Reviewed By: Marc Ollard
Picture if you will the scene in the dead of night, a street empty of people, a place of long shadows without noise or movement. If you're patient you eventually see a nocturnal scavenger poking around for something to eat, disturbed by the approach of the only human activity as a solitary figure heads for his wall of choice. Looking around to check no-one observes his work, the visitor prepares his paint and quickly scribes a message he wants seen in the light of day. Satisfied the work is done, he leaves, finding a dark alley to hide his exit. A scene that might sound familiar to you. It has in fact been a familiar feature of utban life for a very long time.
Graffiti In Antiquity by Peter Keegan sets out to bring to the reader a layer of communication not normally considered in the study of history. A scholarly book about graffiti? It seems very counter intuitive when the spread of multicoloured squiggles and logos are deemed as a modern problem. Graffiti in ancient times was a little different, less concerned with visual impression and certainly more literate and meaningful than the modern phemonenon. It opens a window to the expressions of ordinary people in an era when very few left any media for us to know them by.

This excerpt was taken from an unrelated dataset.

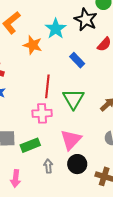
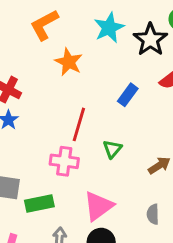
cyan star: (56, 29) -> (109, 28), moved
blue rectangle: (77, 60) -> (128, 95), turned 70
green triangle: (73, 99) -> (112, 149), size x0.6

This is not a book with a great deal of illustration but this isn't such a problem since the subject is largely textual and translated for the reader. Nonetheless the author does not ignore symbolism, nor the artistic desire to leave something more formal than suggestive. Peter Keegan summarises the evolution of written communication and its relationship with human mindset, and although he doesn't stress the point, the coincidence of written language and urban society is all too obvious.
The author focuses on three great civilizations - Egypt, Greece, and Rome. Each is given a seperate subsection in every chapter that deals with all sorts of themes, ranging from dreary mentions of commercial activity, through the plaintive and sometimes malignant desires, beliefs, and political stances, to the overt expression of sexuality. At first glance there is a haunting familiarity about the messages the ancients left, an immediacy about them, since they were writing for the moment and not for prosperity. Tiny snapshots of ordinary lives and day to day activity, still visible after thousands of years. There is something quite compelling about it.

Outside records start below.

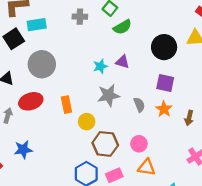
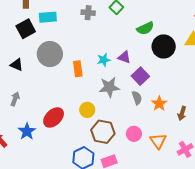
green semicircle: (122, 27) -> (145, 28), moved
purple square: (165, 83) -> (140, 76), moved, turned 30
red ellipse: (31, 101) -> (54, 117), moved, turned -30
orange rectangle: (66, 105) -> (78, 69), moved
blue star: (23, 150) -> (27, 131), turned -30
orange triangle: (147, 167) -> (158, 141), moved, turned 42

There is much to be gained from reading this appraisal of the ancient mindset even though the bulk of it is clearly masculine in origin. The lessons are subtle, and the reader might find he learns more from a second reading of the authors work, who prefers to derive rather than speculate from the messages and evidence of former times. Thankfully Peter Keegan is very adept at concise explanation, thus the meaning of the graffiti is not lost on the reader.

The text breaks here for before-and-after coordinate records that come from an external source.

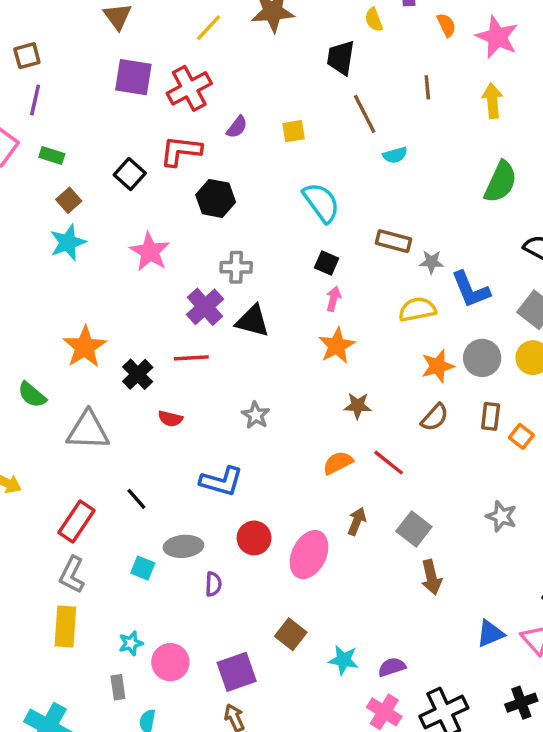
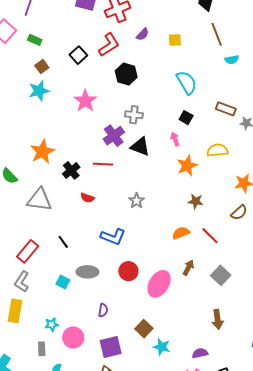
red L-shape: (181, 151) -> (109, 45), turned 135
pink arrow: (333, 299) -> (175, 139), moved, turned -40
yellow semicircle: (417, 309) -> (217, 150), moved
brown arrow: (431, 577) -> (218, 319), moved
purple semicircle: (213, 584) -> (103, 310), moved
cyan star: (343, 660) -> (162, 347), moved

One is left with an oddly detached feeling, partly induced by the academic style of prose, partly by the remoteness of graffiti itself. Identification and sympathy are part of the graffiti phenomenon on both ancient and modern eras, either describing or symbolising ideas and emotions relevant to the period. Of course you might not agree with the message or the reason why it's there, another aspect of human social behaviour in that some of the ancient advertisements also come with warnings not to erase them. Many of the featured messages are contextually foreign to us even if we translate them, for the societies featured are not the same as our own contemporary enviroment however much we enjoy drawing parallels, and people who lived in those times saw the world in a different light.
Finally you will reach the end of this book. Graffiti In Antquity is a volume that benefits the reader by repeated perusal, the lessons subtle yet important. So as you close the covers one last time, picture again the street you first imagined and the activity both at day and night. You will certainly see that scene in far better definition and detail, a lost world in action, and that is the success of this book.